Page-level text extractions:

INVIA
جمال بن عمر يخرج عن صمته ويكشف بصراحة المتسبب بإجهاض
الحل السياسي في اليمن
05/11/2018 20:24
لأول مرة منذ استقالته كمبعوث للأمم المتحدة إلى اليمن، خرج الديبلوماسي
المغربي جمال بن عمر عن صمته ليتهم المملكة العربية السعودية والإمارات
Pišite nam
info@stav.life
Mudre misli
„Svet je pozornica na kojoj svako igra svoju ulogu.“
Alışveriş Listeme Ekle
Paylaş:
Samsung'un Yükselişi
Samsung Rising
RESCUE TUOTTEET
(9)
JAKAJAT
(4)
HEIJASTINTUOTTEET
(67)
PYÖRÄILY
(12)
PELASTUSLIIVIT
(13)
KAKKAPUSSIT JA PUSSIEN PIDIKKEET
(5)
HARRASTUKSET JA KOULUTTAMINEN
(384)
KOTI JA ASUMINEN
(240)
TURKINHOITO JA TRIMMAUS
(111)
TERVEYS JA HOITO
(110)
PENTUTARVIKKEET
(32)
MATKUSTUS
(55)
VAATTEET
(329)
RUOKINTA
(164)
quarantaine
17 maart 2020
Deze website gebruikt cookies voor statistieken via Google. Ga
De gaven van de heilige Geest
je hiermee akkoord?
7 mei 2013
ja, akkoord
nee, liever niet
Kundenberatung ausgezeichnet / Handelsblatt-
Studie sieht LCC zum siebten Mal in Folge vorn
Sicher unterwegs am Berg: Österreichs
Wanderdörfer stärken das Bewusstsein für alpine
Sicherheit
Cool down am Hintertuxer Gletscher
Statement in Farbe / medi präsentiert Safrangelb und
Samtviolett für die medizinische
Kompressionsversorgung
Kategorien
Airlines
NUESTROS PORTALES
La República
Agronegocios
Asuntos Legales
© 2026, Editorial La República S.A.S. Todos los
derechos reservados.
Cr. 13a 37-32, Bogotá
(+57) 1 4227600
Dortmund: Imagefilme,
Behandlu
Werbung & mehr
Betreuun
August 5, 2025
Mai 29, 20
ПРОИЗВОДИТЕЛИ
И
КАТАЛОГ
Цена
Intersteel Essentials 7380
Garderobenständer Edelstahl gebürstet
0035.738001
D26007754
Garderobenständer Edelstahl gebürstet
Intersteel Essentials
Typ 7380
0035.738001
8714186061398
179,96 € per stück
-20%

- [Exercise brief]
Filter the records for lines containing the word "جمال" and copy each one.

- [Answer below]
جمال بن عمر يخرج عن صمته ويكشف بصراحة المتسبب بإجهاض
المغربي جمال بن عمر عن صمته ليتهم المملكة العربية السعودية والإمارات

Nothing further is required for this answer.